==== SOURCE DATA

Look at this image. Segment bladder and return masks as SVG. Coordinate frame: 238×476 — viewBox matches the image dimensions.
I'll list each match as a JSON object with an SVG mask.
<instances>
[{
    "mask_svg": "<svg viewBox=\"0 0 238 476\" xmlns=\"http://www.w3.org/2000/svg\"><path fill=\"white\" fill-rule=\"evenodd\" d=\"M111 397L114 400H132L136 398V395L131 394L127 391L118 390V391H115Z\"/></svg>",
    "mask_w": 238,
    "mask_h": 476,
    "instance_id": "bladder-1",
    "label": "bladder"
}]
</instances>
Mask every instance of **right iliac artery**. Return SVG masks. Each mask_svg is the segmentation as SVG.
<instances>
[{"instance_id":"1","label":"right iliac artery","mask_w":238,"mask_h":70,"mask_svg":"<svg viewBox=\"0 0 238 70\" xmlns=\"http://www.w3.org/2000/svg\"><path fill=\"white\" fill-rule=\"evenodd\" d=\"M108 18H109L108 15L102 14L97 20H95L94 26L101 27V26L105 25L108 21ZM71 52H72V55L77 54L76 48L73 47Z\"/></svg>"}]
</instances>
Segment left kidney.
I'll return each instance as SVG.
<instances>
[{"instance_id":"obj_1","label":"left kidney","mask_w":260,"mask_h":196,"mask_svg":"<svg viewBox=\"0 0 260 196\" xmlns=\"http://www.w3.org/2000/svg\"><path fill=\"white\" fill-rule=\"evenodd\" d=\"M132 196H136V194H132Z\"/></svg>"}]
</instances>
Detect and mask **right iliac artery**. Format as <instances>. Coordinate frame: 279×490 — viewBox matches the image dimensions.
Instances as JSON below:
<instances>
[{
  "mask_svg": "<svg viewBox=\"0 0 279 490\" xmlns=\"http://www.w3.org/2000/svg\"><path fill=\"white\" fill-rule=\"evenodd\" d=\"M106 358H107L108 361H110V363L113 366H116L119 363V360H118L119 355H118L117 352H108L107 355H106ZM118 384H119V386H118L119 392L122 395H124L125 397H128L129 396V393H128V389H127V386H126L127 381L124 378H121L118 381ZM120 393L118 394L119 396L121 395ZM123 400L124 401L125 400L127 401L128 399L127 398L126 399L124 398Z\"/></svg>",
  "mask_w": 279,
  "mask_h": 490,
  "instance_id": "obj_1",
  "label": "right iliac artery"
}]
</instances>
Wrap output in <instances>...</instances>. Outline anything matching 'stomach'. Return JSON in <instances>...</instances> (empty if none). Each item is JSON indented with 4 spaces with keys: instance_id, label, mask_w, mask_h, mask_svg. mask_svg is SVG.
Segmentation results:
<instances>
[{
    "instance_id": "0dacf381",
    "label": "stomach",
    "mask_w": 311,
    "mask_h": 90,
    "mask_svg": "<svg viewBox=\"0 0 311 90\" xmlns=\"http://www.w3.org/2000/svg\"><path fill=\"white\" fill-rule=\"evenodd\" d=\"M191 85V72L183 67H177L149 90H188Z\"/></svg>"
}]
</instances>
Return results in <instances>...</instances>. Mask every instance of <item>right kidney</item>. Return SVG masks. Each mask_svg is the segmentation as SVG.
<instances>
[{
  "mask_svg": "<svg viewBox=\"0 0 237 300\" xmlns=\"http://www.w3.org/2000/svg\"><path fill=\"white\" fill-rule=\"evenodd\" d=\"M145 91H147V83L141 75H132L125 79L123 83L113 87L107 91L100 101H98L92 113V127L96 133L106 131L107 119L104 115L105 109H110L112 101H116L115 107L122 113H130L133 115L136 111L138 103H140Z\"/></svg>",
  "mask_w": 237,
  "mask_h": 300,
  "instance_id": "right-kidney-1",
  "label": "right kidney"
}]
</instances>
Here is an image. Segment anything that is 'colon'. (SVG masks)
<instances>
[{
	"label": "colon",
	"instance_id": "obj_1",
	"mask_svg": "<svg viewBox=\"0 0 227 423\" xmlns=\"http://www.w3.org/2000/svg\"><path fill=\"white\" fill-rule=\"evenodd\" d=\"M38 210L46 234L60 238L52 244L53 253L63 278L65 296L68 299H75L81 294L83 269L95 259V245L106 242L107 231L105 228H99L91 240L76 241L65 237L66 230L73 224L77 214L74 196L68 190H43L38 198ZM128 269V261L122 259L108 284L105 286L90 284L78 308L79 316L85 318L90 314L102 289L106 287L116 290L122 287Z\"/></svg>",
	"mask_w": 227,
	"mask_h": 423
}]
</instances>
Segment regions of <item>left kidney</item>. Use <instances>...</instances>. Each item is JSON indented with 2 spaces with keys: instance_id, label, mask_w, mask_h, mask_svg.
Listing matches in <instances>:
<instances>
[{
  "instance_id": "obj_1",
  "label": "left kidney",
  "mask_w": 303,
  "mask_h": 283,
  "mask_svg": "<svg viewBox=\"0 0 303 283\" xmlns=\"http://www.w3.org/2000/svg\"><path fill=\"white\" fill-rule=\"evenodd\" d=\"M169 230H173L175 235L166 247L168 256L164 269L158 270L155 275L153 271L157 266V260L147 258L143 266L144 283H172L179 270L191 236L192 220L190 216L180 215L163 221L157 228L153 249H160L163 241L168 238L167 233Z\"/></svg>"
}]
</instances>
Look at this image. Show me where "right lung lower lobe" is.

========

### TASK TO COMPLETE
Once more, write out all the data exactly.

### SOLUTION
Look at this image. Segment bladder and return masks as SVG. Coordinate frame: 238×476 — viewBox matches the image dimensions.
I'll list each match as a JSON object with an SVG mask.
<instances>
[{
    "mask_svg": "<svg viewBox=\"0 0 238 476\" xmlns=\"http://www.w3.org/2000/svg\"><path fill=\"white\" fill-rule=\"evenodd\" d=\"M111 397L114 400H132L136 398V395L131 394L127 391L118 390V391H115Z\"/></svg>",
    "mask_w": 238,
    "mask_h": 476,
    "instance_id": "bladder-1",
    "label": "bladder"
}]
</instances>
Mask every instance of **right iliac artery**. Return SVG masks. Each mask_svg is the segmentation as SVG.
<instances>
[{"instance_id":"1","label":"right iliac artery","mask_w":238,"mask_h":70,"mask_svg":"<svg viewBox=\"0 0 238 70\" xmlns=\"http://www.w3.org/2000/svg\"><path fill=\"white\" fill-rule=\"evenodd\" d=\"M108 18H109L108 15L102 14L97 20H95L94 26L101 27V26L105 25L108 21ZM71 52H72V55L77 54L76 48L73 47Z\"/></svg>"}]
</instances>
Segment left kidney.
I'll return each instance as SVG.
<instances>
[{"instance_id":"obj_1","label":"left kidney","mask_w":260,"mask_h":196,"mask_svg":"<svg viewBox=\"0 0 260 196\" xmlns=\"http://www.w3.org/2000/svg\"><path fill=\"white\" fill-rule=\"evenodd\" d=\"M132 196H136V194H132Z\"/></svg>"}]
</instances>
Detect and mask **right iliac artery**. Format as <instances>. Coordinate frame: 279×490 — viewBox matches the image dimensions.
Instances as JSON below:
<instances>
[{
  "mask_svg": "<svg viewBox=\"0 0 279 490\" xmlns=\"http://www.w3.org/2000/svg\"><path fill=\"white\" fill-rule=\"evenodd\" d=\"M106 358H107L108 361H110V363L113 366H116L119 363V360H118L119 355H118L117 352H108L107 355H106ZM118 384H119V386H118L119 392L122 395H124L125 397H128L129 396V393H128V389H127V386H126L127 381L124 378H121L118 381ZM120 393L118 394L119 396L121 395ZM123 400L124 401L125 400L127 401L128 399L127 398L126 399L124 398Z\"/></svg>",
  "mask_w": 279,
  "mask_h": 490,
  "instance_id": "obj_1",
  "label": "right iliac artery"
}]
</instances>
Wrap output in <instances>...</instances>. Outline anything matching 'stomach'. Return JSON in <instances>...</instances> (empty if none). Each item is JSON indented with 4 spaces with keys: instance_id, label, mask_w, mask_h, mask_svg. mask_svg is SVG.
Segmentation results:
<instances>
[{
    "instance_id": "0dacf381",
    "label": "stomach",
    "mask_w": 311,
    "mask_h": 90,
    "mask_svg": "<svg viewBox=\"0 0 311 90\" xmlns=\"http://www.w3.org/2000/svg\"><path fill=\"white\" fill-rule=\"evenodd\" d=\"M191 85V72L183 67H177L149 90H188Z\"/></svg>"
}]
</instances>
Return results in <instances>...</instances>. Mask every instance of <item>right kidney</item>. Return SVG masks. Each mask_svg is the segmentation as SVG.
<instances>
[{
  "mask_svg": "<svg viewBox=\"0 0 237 300\" xmlns=\"http://www.w3.org/2000/svg\"><path fill=\"white\" fill-rule=\"evenodd\" d=\"M145 91H147V83L141 75H132L125 79L123 83L113 87L107 91L100 101H98L92 113V127L96 133L106 131L107 119L104 115L105 109H110L112 101H116L115 107L122 113H130L133 115L136 111L138 103H140Z\"/></svg>",
  "mask_w": 237,
  "mask_h": 300,
  "instance_id": "right-kidney-1",
  "label": "right kidney"
}]
</instances>
Here is an image. Segment anything that is 'colon'. (SVG masks)
<instances>
[{
	"label": "colon",
	"instance_id": "obj_1",
	"mask_svg": "<svg viewBox=\"0 0 227 423\" xmlns=\"http://www.w3.org/2000/svg\"><path fill=\"white\" fill-rule=\"evenodd\" d=\"M38 210L46 234L60 238L52 244L53 253L63 278L65 296L68 299H75L81 294L83 269L95 259V245L106 242L107 231L105 228H99L91 240L76 241L65 237L66 230L73 224L77 214L74 196L68 190H43L38 198ZM128 269V261L122 259L108 284L105 286L90 284L78 308L79 316L85 318L90 314L102 289L106 287L116 290L122 287Z\"/></svg>",
	"mask_w": 227,
	"mask_h": 423
}]
</instances>
Segment regions of <item>left kidney</item>. Use <instances>...</instances>. Each item is JSON indented with 2 spaces with keys: instance_id, label, mask_w, mask_h, mask_svg.
Listing matches in <instances>:
<instances>
[{
  "instance_id": "obj_1",
  "label": "left kidney",
  "mask_w": 303,
  "mask_h": 283,
  "mask_svg": "<svg viewBox=\"0 0 303 283\" xmlns=\"http://www.w3.org/2000/svg\"><path fill=\"white\" fill-rule=\"evenodd\" d=\"M169 230H173L175 235L166 247L168 256L164 269L158 270L155 275L153 271L157 266V260L147 258L143 266L144 283H172L179 270L191 236L192 220L190 216L180 215L163 221L157 228L153 249H160L163 241L168 238L167 233Z\"/></svg>"
}]
</instances>
Look at this image. Show me where "right lung lower lobe" is.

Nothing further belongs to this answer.